From the line containing "point de vue sur le sujet." to the end of the listing, write out every line exactly; leave out everything else.

╭─ EXERCISE MATERIALS

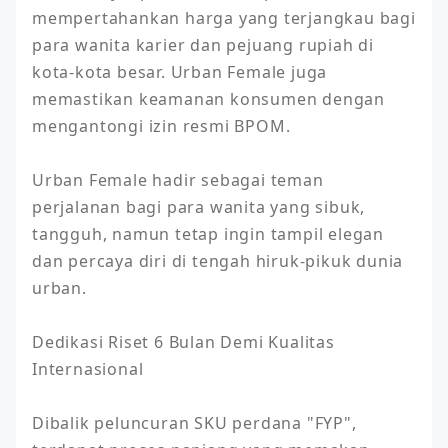
mempertahankan harga yang terjangkau bagi 
para wanita karier dan pejuang rupiah di 
kota-kota besar. Urban Female juga 
memastikan keamanan konsumen dengan 
mengantongi izin resmi BPOM.

Urban Female hadir sebagai teman 
perjalanan bagi para wanita yang sibuk, 
tangguh, namun tetap ingin tampil elegan 
dan percaya diri di tengah hiruk-pikuk dunia 
urban.

Dedikasi Riset 6 Bulan Demi Kualitas 
Internasional

Dibalik peluncuran SKU perdana "FYP", 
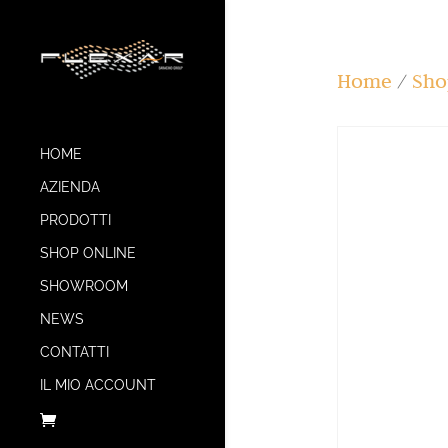
Home
/
Sho
HOME
AZIENDA
PRODOTTI
SHOP ONLINE
SHOWROOM
NEWS
CONTATTI
IL MIO ACCOUNT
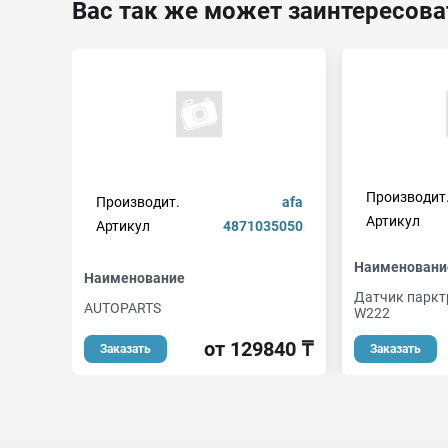
Вас так же может заинтересова
Производит
Производит.
afa
Артикул
Артикул
4871035050
Наименовани
Наименование
Датчик паркт
AUTOPARTS
W222
от 129840 ₸
Заказать
Заказать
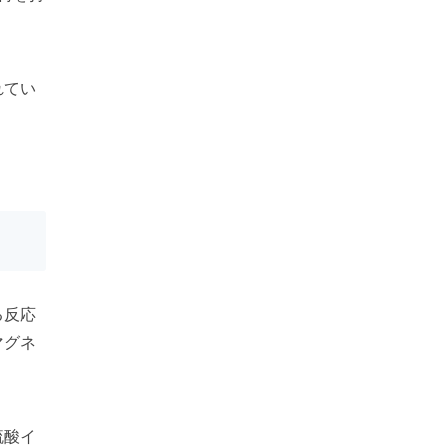
れてい
る反応
マグネ
硫酸イ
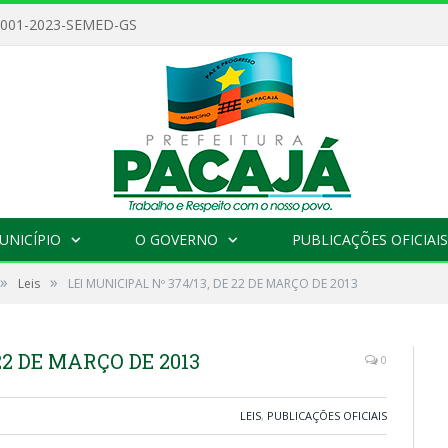
 001-2023-SEMED-GS
UNICÍPIO
O GOVERNO
PUBLICAÇÕES OFICIAIS
»
»
Leis
LEI MUNICIPAL Nº 374/13, DE 22 DE MARÇO DE 2013
22 DE MARÇO DE 2013
0
LEIS
,
PUBLICAÇÕES OFICIAIS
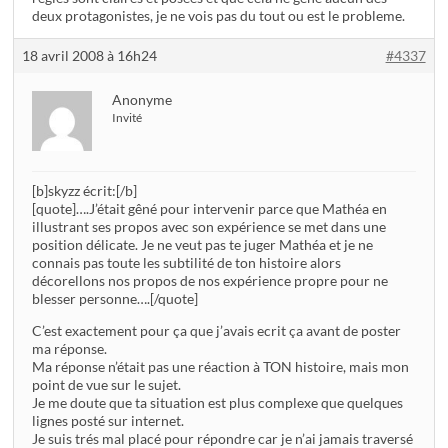
deux protagonistes, je ne vois pas du tout ou est le probleme.
18 avril 2008 à 16h24
#4337
Anonyme
Invité
[b]skyzz écrit:[/b]
[quote]….J’était gêné pour intervenir parce que Mathéa en
illustrant ses propos avec son expérience se met dans une
position délicate. Je ne veut pas te juger Mathéa et je ne
connais pas toute les subtilité de ton histoire alors
décorellons nos propos de nos expérience propre pour ne
blesser personne….[/quote]
C’est exactement pour ça que j’avais ecrit ça avant de poster
ma réponse.
Ma réponse n’était pas une réaction à TON histoire, mais mon
point de vue sur le sujet.
Je me doute que ta situation est plus complexe que quelques
lignes posté sur internet.
Je suis trés mal placé pour répondre car je n’ai jamais traversé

╰─

EXERCISE ANSWER:
point de vue sur le sujet.
Je me doute que ta situation est plus complexe que quelques
lignes posté sur internet.
Je suis trés mal placé pour répondre car je n’ai jamais traversé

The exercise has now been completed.